The Heberlein brake is still permitted as an operating brake on German railways due to it being both continuous and automatic, and at the low speeds on narrow gauge lines this means it is perfectly safe.

On several narrow gauge railways in Saxony, numerous vehicles with Heberlein systems can still be seen. These include the Lößnitzgrundbahn, Weißeritztalbahn and Rittersgrün narrow gauge museum railway. On the Preßnitztalbahn trains using Heberlein brakes run regularly, several times a year.

==Operation==
Because of the way they operate, there is a longer delay with Heberlein brakes before the brakes take effect when compared with compressed-air or vacuum brakes. As a result, locomotive and train crews have to be given appropriate training and experience when using this type of brake in practice.

==Similar brakes==
===Germany===
The Görlitz counterweight brake (Görlitzer Gewichtsbremse), a form of cable brake, operates in a similar way to the Heberlein brake, but differs markedly in its design details, as does the Schmid continuous spiral-toothed gear brake.

===Great Britain===
The chain brake, an early British railway brake, was similar to the Heberlein brake but used a chain, instead of a cable. An example was the Clark and Webb Chain Brake, developed by John Clark in the 1840s and improved upon by Francis William Webb in 1875. It was used by the London and North Western Railway from 1877, with some remaining in service into the 1890s.

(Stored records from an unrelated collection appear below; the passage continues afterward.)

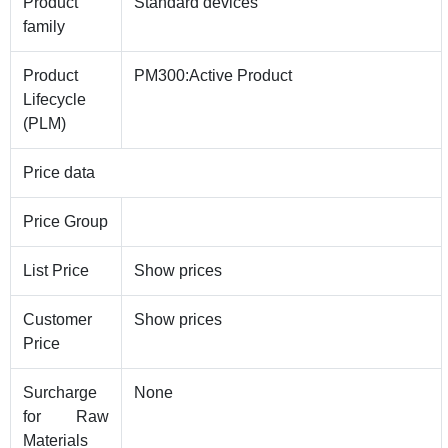
Product
Standard devices
family
Product
PM300:Active Product
Lifecycle
(PLM)
Price data
Price Group
List Price
Show prices
Customer
Show prices
Price
Surcharge
None
for Raw
Materials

Early versions were non-automatic and would not stop the train if a coupling broke, thus not fulfilling their promise of eliminating the need for a brake van and guard.

===United States===
The American chain brake, formally known as the "graduating car brake", was independently invented by Lucious Stebbins of Hartford, Connecticut in 1848, and by William Loughridge of Weverton, Maryland in 1855. Loughridge's design (sometimes known as the "Loughridge brake") would be in use by 1857 by the lines of Cincinnati, Hamilton and Dayton Railway (1846–1917) and Mad River and Lake Erie Railroad, while there are no records of adoption of Stebbins' design. In 1859, the Pennsylvania Railroad's (PRR's) adoption of Loughridge's brake would be publicized as making it the safest route possible, boosting sales for both Loughridge and the PRR. The PRR would continue using the brake into the 1870s, despite more uniform brakes being developed.